Juliet Flashcards
(9 cards)
- Learns Romeo is a Montague (A1S5)
“My only love sprung from my only hate! Too early seen unknown, and known too late!”
• What: Conflict between love & family hatred
• How:
• Antithesis (“love”/“hate”) = tension between emotion & loyalty
• Repetition of “only” → isolation; love is rare, tragic
• Foreshadowing → “too late” = inevitable tragic timing
• Monosyllables → finality, blunt realisation
• Why: Emphasises destructive nature of inherited conflict → love born from hate = doomed
- Balcony scene – questions his name (A2S2)
“O Romeo, Romeo! Wherefore art thou Romeo?”

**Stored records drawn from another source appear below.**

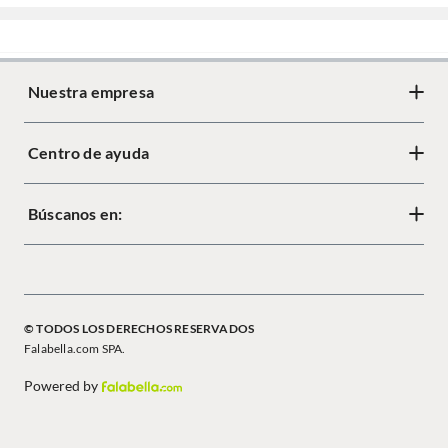
Nuestra empresa
Centro de ayuda
Búscanos en:
© TODOS LOS DERECHOS RESERVADOS
Falabella.com SPA.
Powered by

• What: Regret that he is her enemy by name
• How:
• Anaphora of “Romeo” = obsessive fixation, despair
• Rhetorical question → not asking where he is, but why he is who he is
• Metonymy of “name” = identity shaped by society, not self
• Disruption of iambic pentameter → shows emotional turbulence
• Why: Love challenges societal structures → Juliet caught between desire & inherited duty
- Balcony scene – contemplates rejecting family (A2S2)
“Deny thy father and refuse thy name; … And I’ll no longer be a Capulet.”

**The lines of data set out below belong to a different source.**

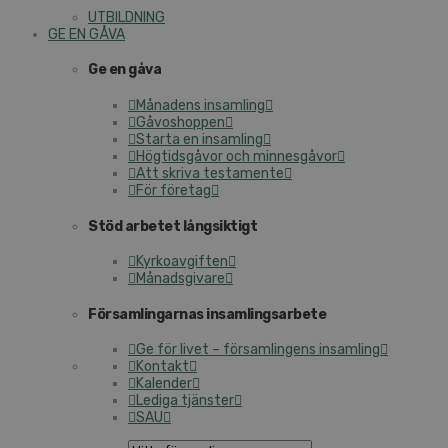
UTBILDNING
GE EN GÅVA
Ge en gåva
Månadens insamling
Gåvoshoppen
Starta en insamling
Högtidsgåvor och minnesgåvor
Att skriva testamente
För företag
Stöd arbetet långsiktigt
Kyrkoavgiften
Månadsgivare
Församlingarnas insamlingsarbete
Ge för livet – församlingens insamling
Kontakt
Kalender
Lediga tjänster
SAU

• What: Offers to abandon identity for love
• How:
• Imperatives (“deny”, “refuse”) = bold defiance of patriarchy
• Conditional structure → control shared, mutual sacrifice
• Crescendo of rebellion → building tension in line delivery
• Why: Highlights conflict between personal desire & social identity → Juliet transcends expectations
- About to marry Romeo in secret (A2S6)
“But my true love is grown to such excess I cannot sum up half my wealth.”
• What: Describes love as overwhelming and immeasurable
• How:
• Metaphor of “wealth” = love as emotional capital
• Hyperbolic diction → romantic idealism
• Semantic field of abundance → boundless, limitless affection
• Why: Suggests that emotional excess can lead to tragedy → love as destabilising force
- Responding to Romeo’s banishment (A3S2)
“O serpent heart, hid with a flowering face!”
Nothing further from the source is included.